Fussball
Warum der SVS mit Selbstvertrauen nach Fußgönheim reist
Noch bis zur 90. Minute sah es so aus, als würde der SV Steinwenden durch eine Heimniederlage ganz weit in den Abstiegskampf geraten. Die Gäste vom SV Rülzheim führten mit 1:0 und der SVS fand keine wirklich effektiven Mittel, die gut stehende Abwehr des SVR zu knacken. Als dann in der 90. Minute David Höft zum 1:1 traf, ging ein Ruck durch die Mannschaft und der SVS konnte durch den Treffer von Elias Schulze das Spiel noch drehen. Die Ausgangslage veränderte sich innerhalb von drei Minuten drastisch. Statt ganz tief in den Abstiegsstrudel abzugleiten, rückte der SVS auf Platz zwei der Tabelle vor.
„Es war ein ganz wichtiger Sieg, aber noch lange kein Befreiungsschlag. Wir liegen jetzt vor den entscheidenden Spielen gut im Rennen und haben uns vor allem wichtiges Selbstvertrauen geholt. Man hat aber im Training schon einen Ruck gespürt und die Jungs haben erkannt, was man erreichen kann, wenn man bis zur letzten Sekunde dranbleibt“, schätzt SVS-Trainer Meisenheimer mit etwas Abstand die Bedeutung der letzten Partie ein.
Die Ausgangsposition
Ganz wichtig dabei auch, dass der SV Steinwenden nach seinem Heimsieg in der Tabelle am kommenden Gegner ASV Fußgönheim vorbeiziehen konnte. Der ASV kann sich dadurch nur bei einem Sieg eine gute Ausgangsposition für die letzten beiden Spieltage sichern, steht also deutlich mehr unter Druck. Schon bei einem Unentschieden könnte Fußgönheim sogar auf einen Abstiegsplatz abrutschen. Der SVS würde zwar bei einem Remis einen „Big Point“ verpassen, wäre aber immer noch gut im Rennen.

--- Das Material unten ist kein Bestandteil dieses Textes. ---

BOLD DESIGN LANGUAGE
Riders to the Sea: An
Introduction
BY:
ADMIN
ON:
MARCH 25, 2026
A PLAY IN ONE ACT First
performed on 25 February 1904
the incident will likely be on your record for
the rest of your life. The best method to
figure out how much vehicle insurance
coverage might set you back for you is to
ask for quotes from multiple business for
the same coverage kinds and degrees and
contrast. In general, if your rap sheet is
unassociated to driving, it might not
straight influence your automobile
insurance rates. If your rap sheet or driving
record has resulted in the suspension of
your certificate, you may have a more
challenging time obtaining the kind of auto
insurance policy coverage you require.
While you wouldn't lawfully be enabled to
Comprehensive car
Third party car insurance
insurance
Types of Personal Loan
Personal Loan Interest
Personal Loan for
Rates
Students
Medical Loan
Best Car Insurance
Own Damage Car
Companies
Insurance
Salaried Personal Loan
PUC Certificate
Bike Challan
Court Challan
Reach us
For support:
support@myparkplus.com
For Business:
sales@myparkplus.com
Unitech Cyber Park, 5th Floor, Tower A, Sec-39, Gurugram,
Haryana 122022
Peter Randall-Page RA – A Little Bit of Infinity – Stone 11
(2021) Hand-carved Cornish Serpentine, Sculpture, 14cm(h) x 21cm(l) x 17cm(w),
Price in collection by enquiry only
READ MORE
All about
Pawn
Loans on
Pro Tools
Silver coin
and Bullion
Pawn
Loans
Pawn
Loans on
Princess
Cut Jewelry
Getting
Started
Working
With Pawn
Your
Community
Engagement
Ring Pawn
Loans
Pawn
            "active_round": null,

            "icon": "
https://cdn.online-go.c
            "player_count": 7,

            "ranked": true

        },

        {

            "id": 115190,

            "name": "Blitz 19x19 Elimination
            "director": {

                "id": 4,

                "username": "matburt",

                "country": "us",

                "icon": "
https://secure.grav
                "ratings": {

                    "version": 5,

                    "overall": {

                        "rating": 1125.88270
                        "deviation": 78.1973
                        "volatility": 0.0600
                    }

Eine komplett andere Ausgangslage als beim Hinspiel, das der SVS mit 1:2 verloren hatte. Der ASV spielte effektiv aus einer kompakten Abwehr mit langen Bällen über die schnellen Außenstürmer und stellte damit Steinwenden immer wieder vor große Probleme. Am Sonntag wird nun der ASV gefordert sein, das Spiel selbst zu machen und kann weniger reagieren. Eine Spielweise, die dem SVS mehr liegt, was sich in der bisherigen Auswärtsstärke in der Abstiegsrunde widerspiegelt.
Respekt statt Angst
„Bei der Heimniederlage haben wir deutlich gesehen, dass der ASV über starke Spieler verfügt und wie effektiv die Mannschaft spielt. Wir fahren deshalb zwar mit Respekt, aber nicht mit Angst nach Fußgönheim. Wir haben auswärts noch kein Spiel verloren und gehen durchaus selbstbewusst in diese Partie“, blickt SVS-Trainer Meisenheimer optimistisch auf die Aufgabe am Sonntag.